SUMMERLIN, Nevada -- Tyler Wong has that special ability to leave a lasting impression.
It comes through whether it's in hockey, horse reining or community service.
Wong, 21, has made enough of an impression at Vegas Golden Knights rookie camp to be placed on a line with Reid Duke and Alex Tuch. The three are expected to be together when Vegas rookies play Los Angeles Kings rookies Tuesday and Wednesday at the Kings practice facility in El Segundo, California.
Tuch is ahead of most, having played six games for the Minnesota Wild last season. Wong signed in May with the Chicago Wolves, the American Hockey League affiliate of the Golden Knights and St. Louis Blues.
"We played together at development camp," Wong said. They're two amazing players. Alex is a very good skater, a big body (6-foot-4, 222 pounds) that uses his frame to his advantage. I've known [Duke] since I was 7 years old. We have that chemistry.
"Hopefully, we'll be able to click and score some goals in L.A."
Wong (5-9, 176) went undrafted and just completed his final junior season with Lethbridge of the Western Hockey League. He led the WHL with 51 goals and was third with 109 points last season after participating in development camp and training camp with the Toronto Maple Leafs in 2016.
"To be able to put on an NHL uniform is an amazing opportunity," Wong said. "This year, I'm coming into it a little bit more mature, trying to not get too nervous or stressed out, taking that experience and putting it into this camp where I can be confident and make more plays."
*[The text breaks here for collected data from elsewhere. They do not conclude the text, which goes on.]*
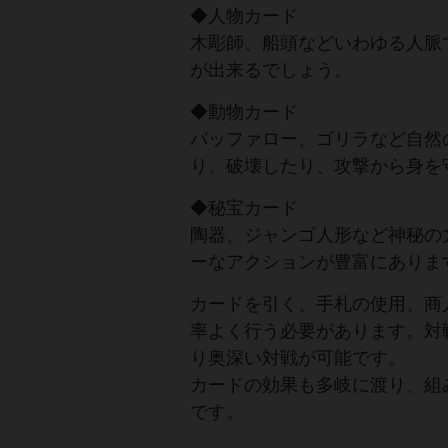
◆人物カード
木彫師、船頭などいわゆる人脈
が出来るでしょう。
◆動物カード
バッファロー、ゴリラなど自然
り、破壊したり、攻撃から身を
◆秘宝カード
陶器、ジャンゴ人形など神秘の
ーなアクションが豊富にありま
カードを引く、手札の使用、商
率よく行う必要があります。対
り奥深い対戦が可能です。
カードの効果も多岐に渡り、組
です。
His impact in Lethbridge was considerable.
"He leaves it on the ice every time he plays," Vegas assistant general manager Kelly McCrimmon said. "He always finds a way to emerge and be successful. He played five years in Lethbridge and was a great player. He was part of their program in transitioning from a team that had a lot of struggles to a real good team."
Wong won a WHL humanitarian award three straight seasons in Lethbridge. His primary focus was the KidSport initiative, raising about $13,000, he said.
Wong and his two brothers were home-schooled in Cochrane, Alberta, and they were involved in Calgary with the Mustard Seed, an organization helping the homeless.
He's been giving back since he was a third-grader.
"It was a big part of the way I was raised," Wong said. "My mom is amazing. When we were younger, we would go volunteer and make sandwiches for the local homeless shelter.
"She was always volunteering her time. To be able to follow in her footsteps a little and be able to do that was something I always thought about. She always made sure me and my brothers knew that playing hockey is not a right, it's a blessing."
Hockey wasn't the only sporting activity in the Wong household. Wong, his brothers and his mother train and ride horses for reining competitions, events designed to test the athletic ability of ranch-type horses.
"Animals always teach people an awful lot," his mother, Julie Olenyk-Wong, said. "I believe it has taught him a lot."
Tyler's brother Colton will be riding at an event in Las Vegas at South Point Arena & Equestrian Center later this week. It's a nice coincidence for the family, combining hockey and horses.
Tyler's competitive nature carries over from the rink, but only to a point.
"When I ride, I always try to win," he said. "But it's more of a getaway from the rink. With horses, it's more of my recreation and more of a relaxing time. Hockey is win, win, win, and everything is about that."